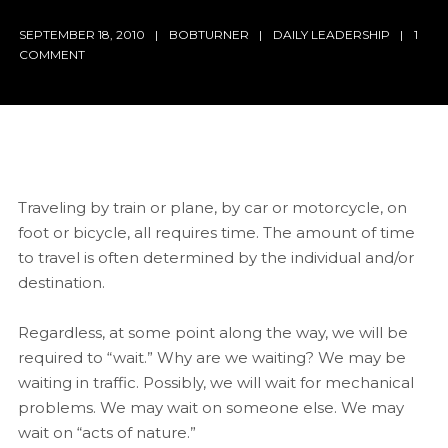
SEPTEMBER 18, 2010
BOBTURNER
DAILY LEADERSHIP
1
COMMENT
Traveling by train or plane, by car or motorcycle, on
foot or bicycle, all requires time. The amount of time
to travel is often determined by the individual and/or
destination.
Regardless, at some point along the way, we will be
required to “wait.” Why are we waiting? We may be
waiting in traffic. Possibly, we will wait for mechanical
problems. We may wait on someone else. We may
wait on “acts of nature.”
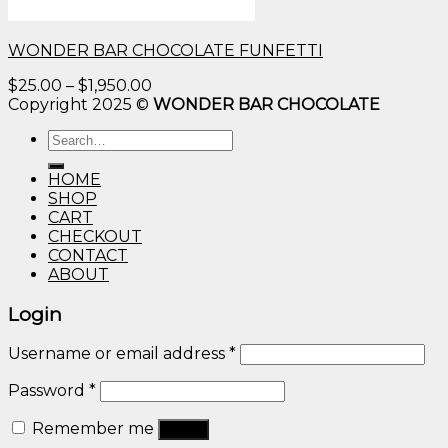
WONDER BAR CHOCOLATE FUNFETTI
Price
$
25.00
–
$
1,950.00
range:
Copyright 2025 ©
WONDER BAR CHOCOLATE
$25.00
Search
through
for:
$1,950.00
HOME
SHOP
CART
CHECKOUT
CONTACT
ABOUT
Login
Username or email address
*
Password
*
Remember me
Log in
------------
### TASK INSTRUCTIONS
Please copy the line that holds "WONDER BAR CHOCOLATE FUNFETTI" and each line under it through the last line above, exactly as they stand, adding nothing.

### REPLY TO THE TASK
WONDER BAR CHOCOLATE FUNFETTI
Price
$
25.00
–
$
1,950.00
range:
Copyright 2025 ©
WONDER BAR CHOCOLATE
$25.00
Search
through
for:
$1,950.00
HOME
SHOP
CART
CHECKOUT
CONTACT
ABOUT
Login
Username or email address
*
Password
*
Remember me
Log in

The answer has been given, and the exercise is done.